The A6 processor of iPhone 5 detailed - "the only manual layout in a chip to hit the market in several years"
The engineers from Chipworks have landed their ion blaster and electronic microscope gear to iFixit for a deeper analysis of the Apple A6 processor than we find in the new iPhone 5. The phone itself they call "full of brand new components…best Apple release since the first iPhone," so we can expect an engineering marvel with a fair certainty.
The team already solved the mystery of the iSight camera, and it was, just as we expected, a 5-lens Sony camera module, but now they are turning their attention to the silicon that churns out those record benchmark scores - the homebrew Apple A6.

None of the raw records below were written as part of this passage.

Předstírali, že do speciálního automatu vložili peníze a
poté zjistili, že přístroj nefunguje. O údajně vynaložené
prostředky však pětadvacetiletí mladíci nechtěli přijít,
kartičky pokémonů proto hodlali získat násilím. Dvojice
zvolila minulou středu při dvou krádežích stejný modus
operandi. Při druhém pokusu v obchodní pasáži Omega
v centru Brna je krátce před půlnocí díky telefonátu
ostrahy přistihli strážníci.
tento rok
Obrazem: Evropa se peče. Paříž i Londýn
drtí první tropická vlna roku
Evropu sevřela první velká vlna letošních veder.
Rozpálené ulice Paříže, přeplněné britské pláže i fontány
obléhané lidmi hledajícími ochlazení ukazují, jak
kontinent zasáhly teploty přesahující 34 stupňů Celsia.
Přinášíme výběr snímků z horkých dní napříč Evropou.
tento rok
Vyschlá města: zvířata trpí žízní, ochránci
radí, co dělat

It turns out that the chip is indeed homebrew, and laid-out manually at that, not by a computer - a process, they say, which is way more expensive and takes much longer, but results in faster processors.

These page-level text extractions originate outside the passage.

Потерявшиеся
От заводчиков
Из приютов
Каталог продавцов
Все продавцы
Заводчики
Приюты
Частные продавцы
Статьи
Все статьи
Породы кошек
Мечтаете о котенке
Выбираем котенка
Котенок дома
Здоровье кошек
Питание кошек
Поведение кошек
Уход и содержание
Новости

The processor uses the ARMv7s instruction set, but is a completely custom design, which is very close to the Cortex-A15 generation, but tweaked for Apple's purposes. In fact, this is the first manually laid-out processor that has hit the market in several years, with a much larger die area than the A5, and more functionality. The processor is still produced by Samsung, on its 32nm HKMG process, but the design is entirely Apple, it seems.
There is also 1GB of Elpida memory, a Cirrus Logic class D audio amplifier, and Broadcom wireless connectivity chip. As for the LTE radio, it is the most advanced one Qualcomm can offer at the moment for mass production - the MDM9615 - coupled to an RTR8600 multiband RF transceiver, for support of various 4G and 3G bands.